La tornade de vendredi dernier va même encore plus loin que l’extraordinaire chute des marchés du lundi noir de 1987, où le Dow Jones a perdu 22,6% en une seule journée.

Pas de paralysie du système financier

On est donc face à un véritable krach boursier. Pour autant, le "Brexit" constitue-t-il une véritable menace d’une telle ampleur que l’ensemble du système financier est en jeu?

Sans doute pas, de prime abord. Contrairement aux autres krachs enregistrés tout au long de l’histoire, la plupart concernent des phases où c’est le fonctionnement même du monde financier qui se retrouve perturbé, voire paralysé, ou en proie à une crise de confiance généralisée.

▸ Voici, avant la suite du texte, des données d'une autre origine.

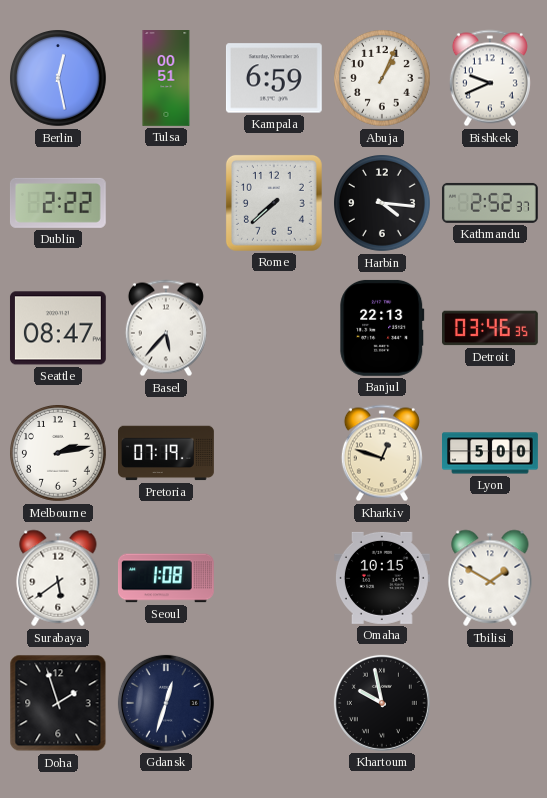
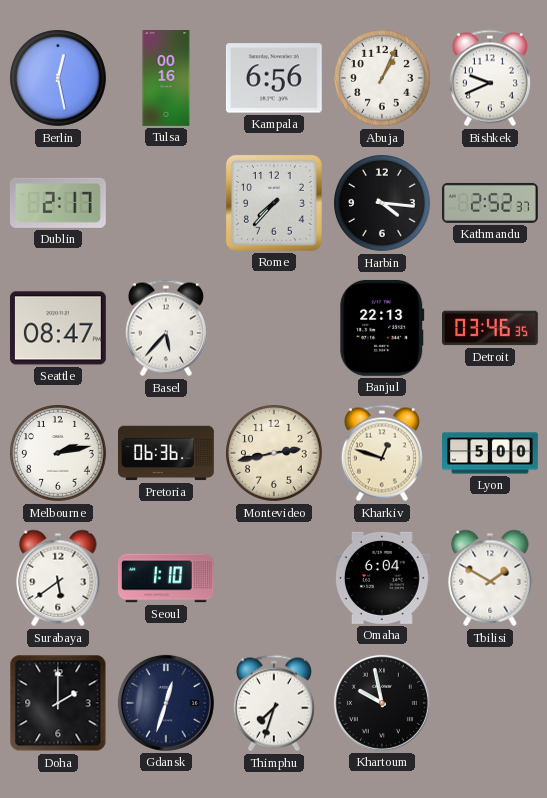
Tulsa: 00:51 -> 00:16
Kampala: 6:59 -> 6:56
Dublin: 2:22 -> 2:17
Rome: 7:38 -> 7:37
Pretoria: 07:19 -> 06:36
Montevideo: none -> 2:43
Seoul: 1:08 -> 1:10
Omaha: 10:15 -> 6:04
Doha: 1:57 -> 2:00
Thimphu: none -> 7:33
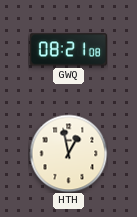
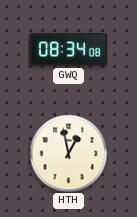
GWQ: 08:21 -> 08:34
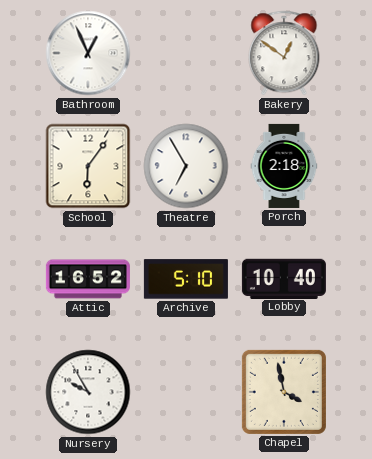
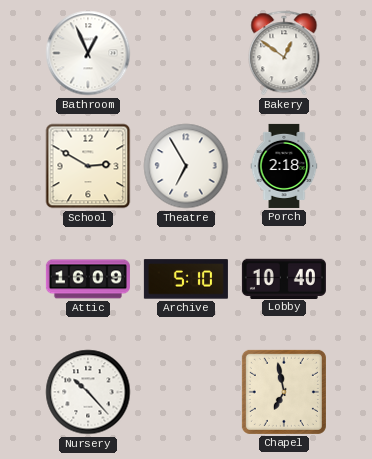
School: 6:06 -> 2:50
Attic: 16:52 -> 16:09
Nursery: 9:55 -> 10:23
Chapel: 3:58 -> 6:58
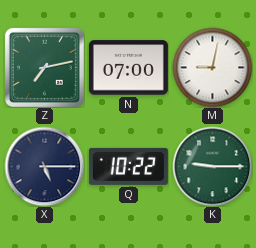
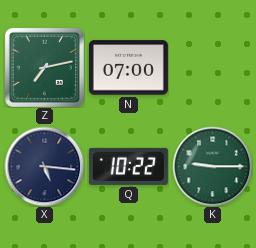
M: 9:02 -> none
X: 5:15 -> 5:16
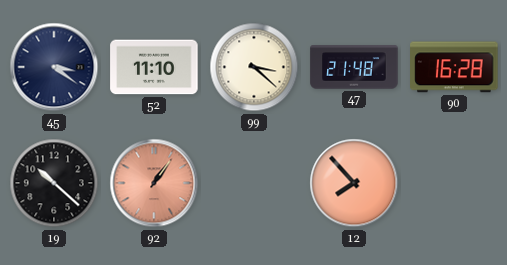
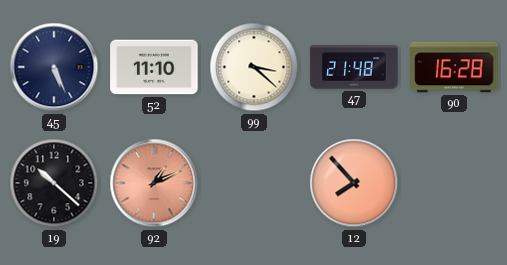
45: 3:21 -> 5:26
92: 1:06 -> 1:11
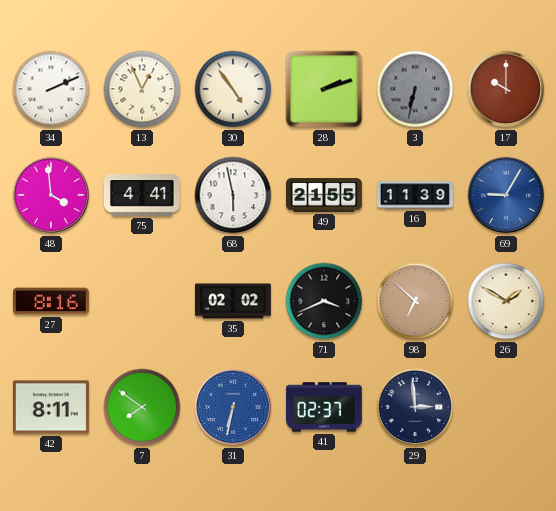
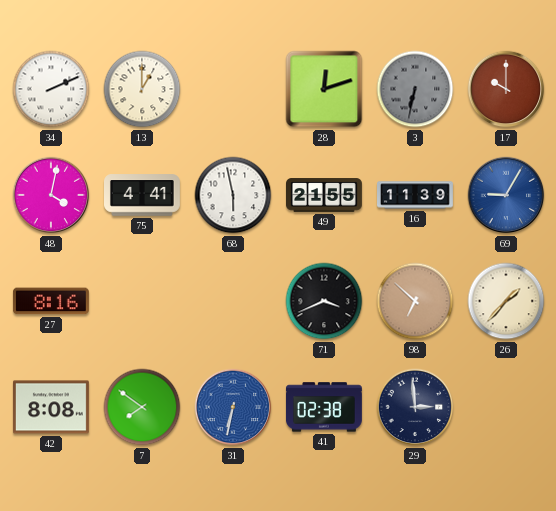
13: 12:56 -> 1:00
30: 4:54 -> none
28: 2:12 -> 12:12
48: 3:59 -> 4:02
35: 02:02 -> none
26: 1:50 -> 1:37
42: 8:11 -> 8:08
41: 02:37 -> 02:38
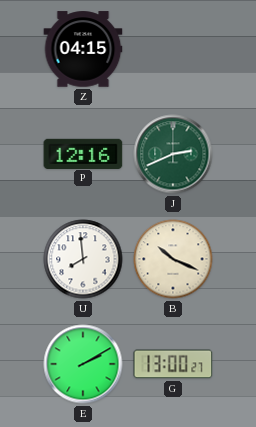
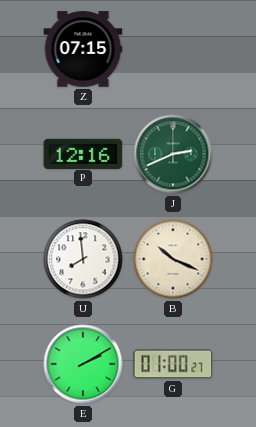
Z: 04:15 -> 07:15
G: 13:00 -> 01:00
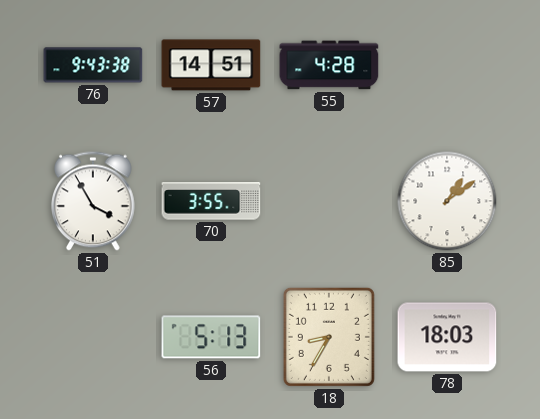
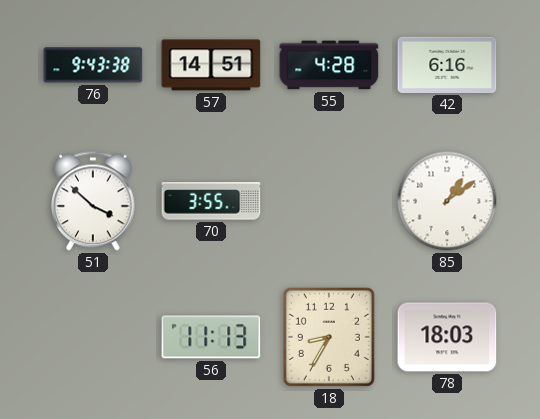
42: none -> 6:16
51: 3:55 -> 3:52
56: 5:13 -> 11:13
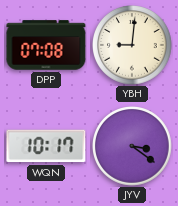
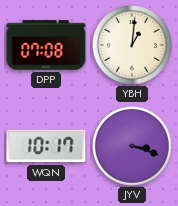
YBH: 9:01 -> 1:01
JYV: 3:21 -> 3:18
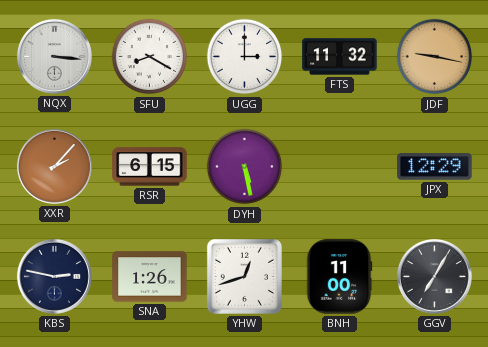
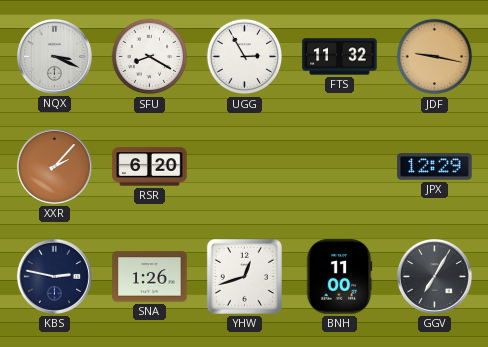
NQX: 3:16 -> 3:19
UGG: 3:00 -> 2:55
RSR: 6:15 -> 6:20
DYH: 5:28 -> none
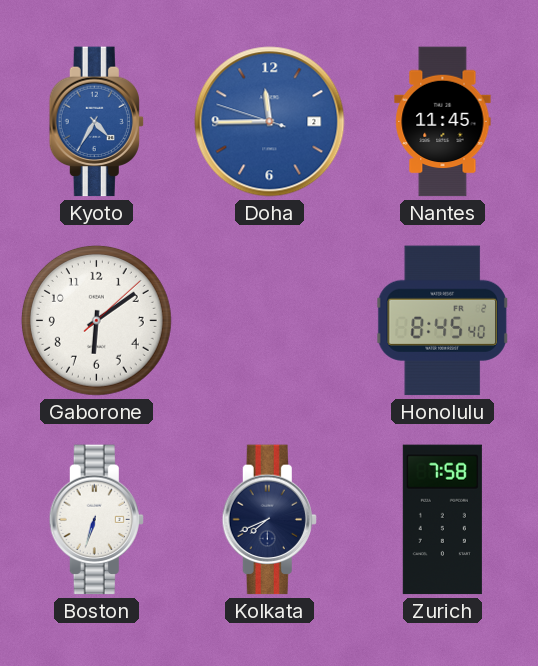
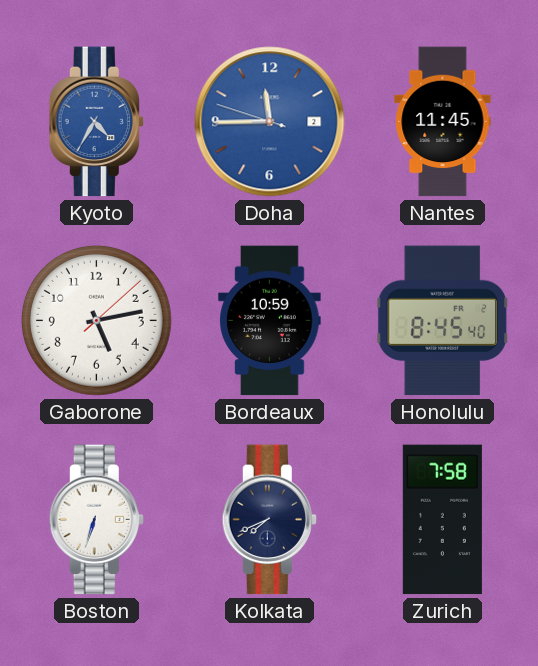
Gaborone: 6:09 -> 5:13
Bordeaux: none -> 10:59
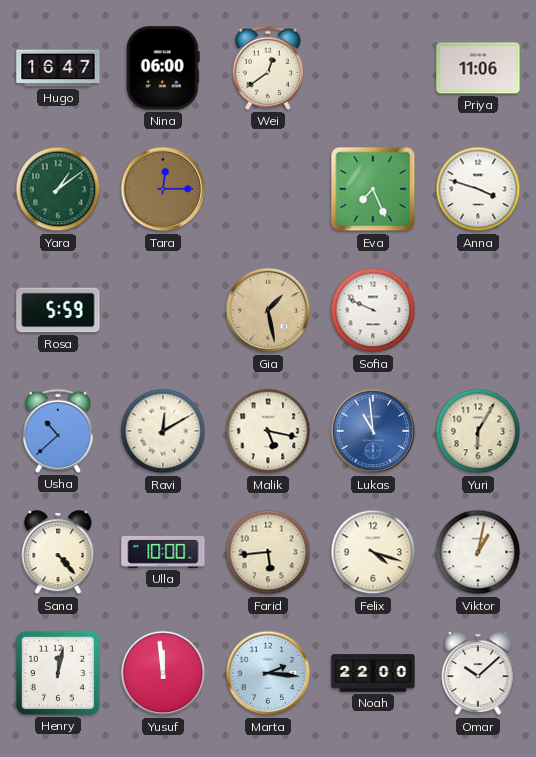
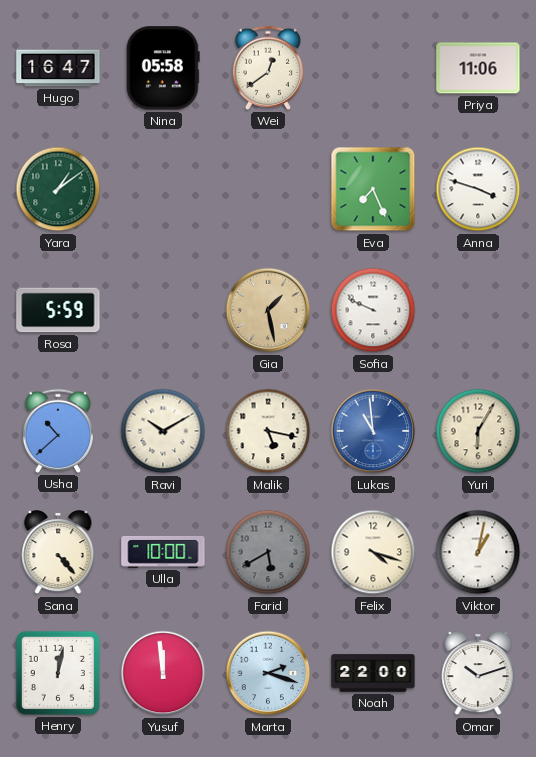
Nina: 06:00 -> 05:58
Tara: 12:15 -> none
Ravi: 12:10 -> 10:10
Farid: 5:44 -> 5:40
Farid dial: cream -> grey
Marta: 2:16 -> 2:18
Omar: 10:08 -> 10:12
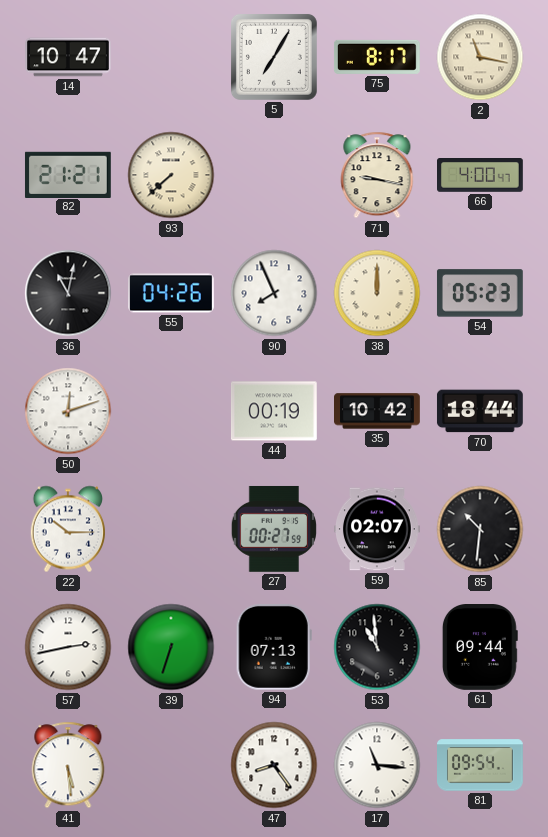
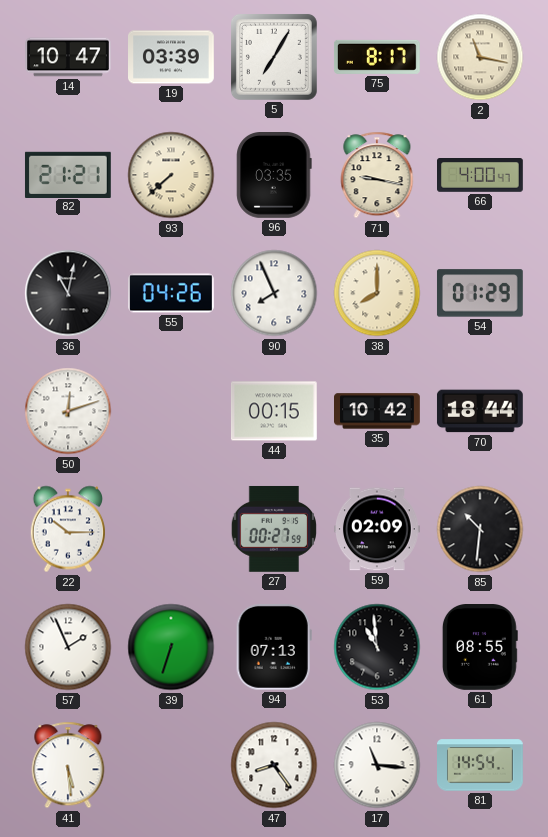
19: none -> 03:39
96: none -> 03:35
38: 12:00 -> 8:00
54: 05:23 -> 01:29
44: 00:19 -> 00:15
59: 02:07 -> 02:09
57: 2:43 -> 1:56
61: 09:44 -> 08:55
81: 09:54 -> 14:54
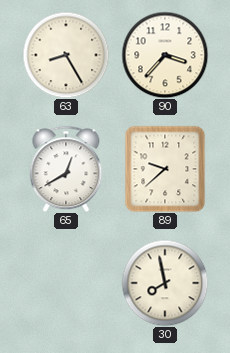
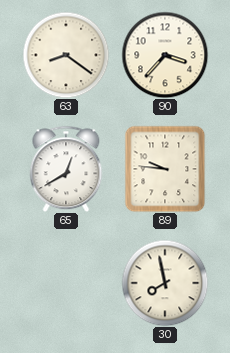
63: 8:25 -> 8:21
89: 9:38 -> 9:46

L’automobile elle aussi dans le viseur

Là, ce n’est pas le cas. Si la sortie du Royaume-Uni est un événement extraordinaire d’importance mondiale, il ne menace pas de manière immédiate le fonctionnement du marché. En revanche, cela provoque une nette poussée de volatilité, et notamment une forte baisse de la livre sterling.

Cette instabilité chronique va toucher bien sûr en premier lieu les valeurs bancaires, mais également d’autres compartiments de la cote, plus cycliques, et directement identifiés comme victimes potentielles d’un Brexit. Ainsi, vendredi, le secteur automobile français a enregistré lui aussi des baisses à deux chiffres, entre 13 et 19%.

Danger structurel, pas systémique

Le secteur automobile est-il pourtant directement menacé, industriellement, par cette crise? Sans doute pas au point de faire plonger les capitalisations à ce niveau-là. Mais ces valeurs, devenues très volatiles et correlées à la tendance, souffrent particulièrement lors de ces brutaux changements de direction.

Les très fortes variations de cours sont avant tout liées à l’incertitude ambiante, qui pourrait ressembler sur certains points à la période de crainte de sortie de la Grèce de la zone euro. Les marchés n’affrontent pas un danger systémique mais plutôt structurel, aux conséquences imprévisibles.

Ajustements violents

Du coup c’est la technique qui explique pour beaucoup le phénomène. Encore une fois, les marchés avaient précédemment connu une hausse spectaculaire la semaine précédente. En 7 jours, le CAC40 avait gagné 7,5%, le tout sur de très faibles volumes.

Cela voulait dire que les très gros investisseurs restaient sur la touche. Mais alors qu’on pensait qu’ils s’étaient couverts en adoptant des positions vendeuses au cas où, la violence de la réaction prouve bien qu’au contraire, ils avaient eux aussi spéculé sur un "oui" britannique, espérant un prolongement et une accélération de la hausse.

Marchés toujours liquides

Le résultat est une inversion de balancier très violente, avec des boursiers obligés de se réaligner à la baisse en catastrophe. D’où une très forte hausse des volumes. À 11,5 milliards d’euros d’actions échangées, les volumes de vendredi étaient 4 ou 5 fois plus élevés que la semaine précédente.

D’où des marchés beaucoup plus volatils et avec des réactions imprévisibles. Mais, facteur encourageant, cette correction se fait pour le moment sans sentiment de panique, avec discernement, et avec suffisamment de liquidités pour faire fonctionner le marché normalement. En attendant que la tempête s’apaise.